In this appeal, we consider whether the Court of Appeals erred in reversing a defendant’s conviction and dismissing an indictment on the ground that the common law right to use reasonable force to resist an illegal arrest also confers a right to use reasonable force to resist an illegal detention.

John H. Hill, Jr., was indicted for assault and battery of a law enforcement officer, in violation of Code ??18.2-57(C). Hill was accused of striking Officer K.?I. Fromme of the City of Suffolk Police Department while Fromme was attempting to conduct a “pat down” search of Hill to determine whether he was carrying a weapon. Hill was convicted of the offense in the Circuit Court of the City of Suffolk. The court sentenced him to a term of three years’ imprisonment and suspended two and one-half years of that sentence.

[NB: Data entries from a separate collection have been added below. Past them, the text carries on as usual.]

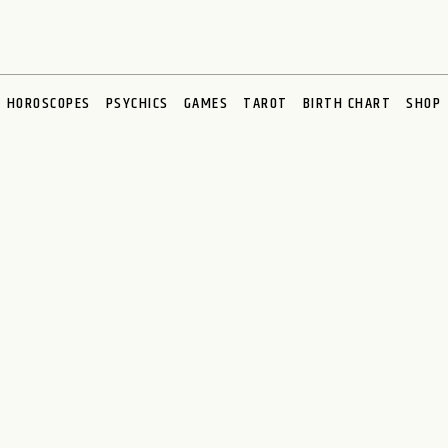
HOROSCOPES
PSYCHICS
GAMES
TAROT
BIRTH CHART
SHOP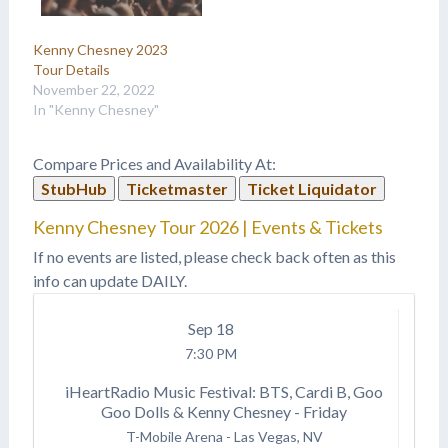
Kenny Chesney 2023
Tour Details
November 22, 2022
In "Kenny Chesney"
Compare Prices and Availability At:
StubHub
Ticketmaster
Ticket Liquidator
Kenny Chesney Tour 2026 | Events & Tickets
If no events are listed, please check back often as this
info can update DAILY.
Sep
18
7:30 PM
iHeartRadio Music Festival: BTS, Cardi B, Goo
Goo Dolls & Kenny Chesney - Friday
T-Mobile Arena
-
Las Vegas, NV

Hill appealed from his conviction to the Court of Appeals, which reversed the trial court’s judgment and dismissed the indictment. Hill v. Commonwealth, 37 Va. App. 1, 9, 553 S.E.2d 529, 533 (2001). The Court of Appeals concluded, among other things, that Hill’s physical resistance “to an illegal detention and search was reasonable and proportionate to the conduct of the police.” Id. The Commonwealth appeals the Court of Appeals’ judgment.

Under established principles of appellate review, we will state the evidence in the light most favorable to the Commonwealth, the prevailing party in the trial court, and will accord the Commonwealth the benefit of all reasonable inferences fairly deducible from that evidence. Armstrong v. Commonwealth, 263 Va. 573, 576, 562 S.E.2d 139, 140 (2002); Stephens v. Commonwealth, 263 Va. 58, 59-60, 557 S.E.2d 227, 228 (2002). The evidence showed that on July 9, 1999, at 1:21 a.m., Officer Fromme received a dispatch report, which was based on an anonymous telephone call, stating that two black males were “possibly dealing firearms” in front of a green house in the 400 block of Briggs Street. Fromme was familiar with that part of Briggs Street as “an area where drugs are bought and sold.” A few minutes later, he arrived at the scene and was met shortly thereafter by two other police officers.

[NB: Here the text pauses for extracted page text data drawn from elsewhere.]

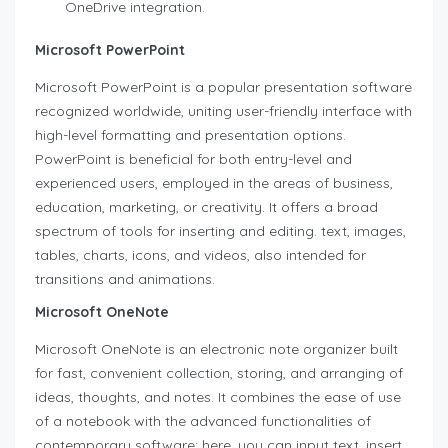
OneDrive integration.
Microsoft PowerPoint
Microsoft PowerPoint is a popular presentation software
recognized worldwide, uniting user-friendly interface with
high-level formatting and presentation options.
PowerPoint is beneficial for both entry-level and
experienced users, employed in the areas of business,
education, marketing, or creativity. It offers a broad
spectrum of tools for inserting and editing. text, images,
tables, charts, icons, and videos, also intended for
transitions and animations.
Microsoft OneNote
Microsoft OneNote is an electronic note organizer built
for fast, convenient collection, storing, and arranging of
ideas, thoughts, and notes. It combines the ease of use
of a notebook with the advanced functionalities of
contemporary software: here, you can input text, insert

At that time, Officer Fromme saw Hill sitting in the driver’s seat of a car, which had the driver’s side door opened and was parked in front of a green house in the 400 block of Briggs Street. The officers did not observe any suspicious activity as they approached the car. Hill and his companion did not attempt to run away and Hill complied with the officers’ request that he get out of the car.

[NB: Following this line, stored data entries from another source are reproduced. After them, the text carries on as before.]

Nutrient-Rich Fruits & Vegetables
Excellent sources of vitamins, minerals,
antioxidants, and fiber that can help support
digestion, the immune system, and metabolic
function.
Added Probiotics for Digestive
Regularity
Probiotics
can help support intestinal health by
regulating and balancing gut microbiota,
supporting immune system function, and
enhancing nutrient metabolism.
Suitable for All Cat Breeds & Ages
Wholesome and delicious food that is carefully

Officer Fromme explained to the two men that he had received a complaint about two suspects “possibly dealing weapons,” and that, for reasons concerning safety, he wanted to “pat them down” to determine whether they carried any firearms. Fromme “patted down” Hill’s left side without encountering any resistance from Hill. However, as Fromme attempted to “pat down” Hill’s right side, Fromme noticed a bulge in the right pocket of Hill’s pants. Hill pushed Fromme’s hand away in an attempt to prevent him from “patting down” that pocket.

Officer Fromme again told Hill that he only wanted to determine whether Hill carried any weapons. As Fromme reached toward the right pocket of Hill’s pants, Hill placed his hand in that pocket. When Fromme grabbed Hill’s hand and removed it from the pocket, Hill turned and tried to run away.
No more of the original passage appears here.